- Stored data entries -
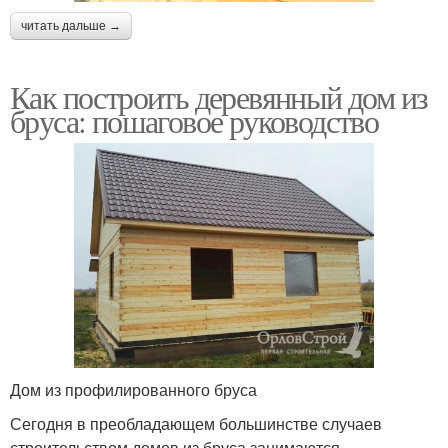
читать дальше →
Как построить деревянный дом из
бруса: пошаговое руководство
Дом из профилированного бруса
Сегодня в преобладающем большинстве случаев
строительством домов из бруса занимаются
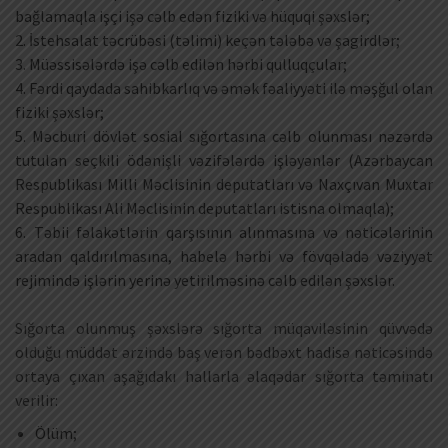
bağlamaqla işçi işə cəlb edən fiziki və hüquqi şəxslər;
2. İstehsalat təcrübəsi (təlimi) keçən tələbə və şagirdlər;
3. Müəssisələrdə işə cəlb edilən hərbi qulluqçular;
4. Fərdi qaydada sahibkarlıq və əmək fəaliyyəti ilə məşğul olan
fiziki şəxslər;
5. Məcburi dövlət sosial sığortasına cəlb olunması nəzərdə
tutulan seçkili ödənişli vəzifələrdə işləyənlər (Azərbaycan
Respublikası Milli Məclisinin deputatları və Naxçıvan Muxtar
Respublikası Ali Məclisinin deputatları istisna olmaqla);
6. Təbii fəlakətlərin qarşısının alınmasına və nəticələrinin
aradan qaldırılmasına, habelə hərbi və fövqəladə vəziyyət
rejimində işlərin yerinə yetirilməsinə cəlb edilən şəxslər.
Sığorta olunmuş şəxslərə sığorta müqaviləsinin qüvvədə
olduğu müddət ərzində baş verən bədbəxt hadisə nəticəsində
ortaya çıxan aşağıdakı hallarla əlaqədar sığorta təminatı
verilir:
Ölüm;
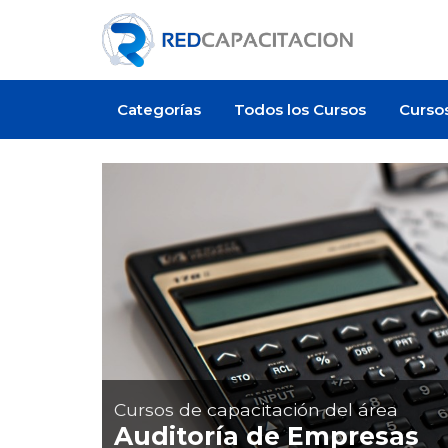
Categorías
Todos los Cursos
Curso
Cursos de capacitación del área
Auditoría de Empresas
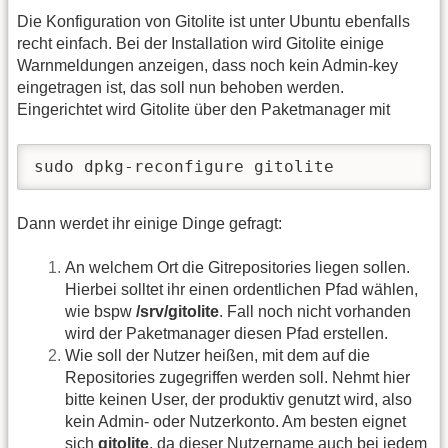
Die Konfiguration von Gitolite ist unter Ubuntu ebenfalls
recht einfach. Bei der Installation wird Gitolite einige
Warnmeldungen anzeigen, dass noch kein Admin-key
eingetragen ist, das soll nun behoben werden.
Eingerichtet wird Gitolite über den Paketmanager mit
sudo dpkg-reconfigure gitolite
Dann werdet ihr einige Dinge gefragt:
An welchem Ort die Gitrepositories liegen sollen.
Hierbei solltet ihr einen ordentlichen Pfad wählen,
wie bspw
/srv/gitolite
. Fall noch nicht vorhanden
wird der Paketmanager diesen Pfad erstellen.
Wie soll der Nutzer heißen, mit dem auf die
Repositories zugegriffen werden soll. Nehmt hier
bitte keinen User, der produktiv genutzt wird, also
kein Admin- oder Nutzerkonto. Am besten eignet
sich
gitolite
, da dieser Nutzername auch bei jedem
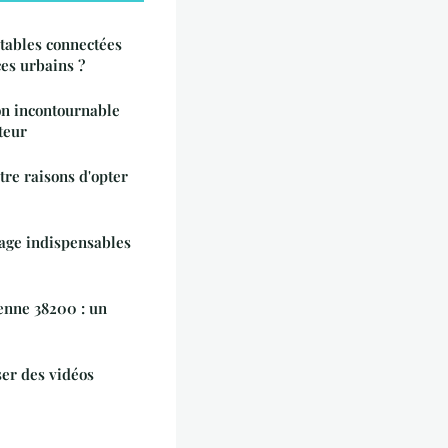
tables connectées
ces urbains ?
ion incontournable
teur
tre raisons d'opter
vage indispensables
ienne 38200 : un
ser des vidéos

- Exercise objective -
Across the data, find each line that has "hərbi" in it and copy that line.

- Solution for this exercise -
3. Müəssisələrdə işə cəlb edilən hərbi qulluqçular;
aradan qaldırılmasına, habelə hərbi və fövqəladə vəziyyət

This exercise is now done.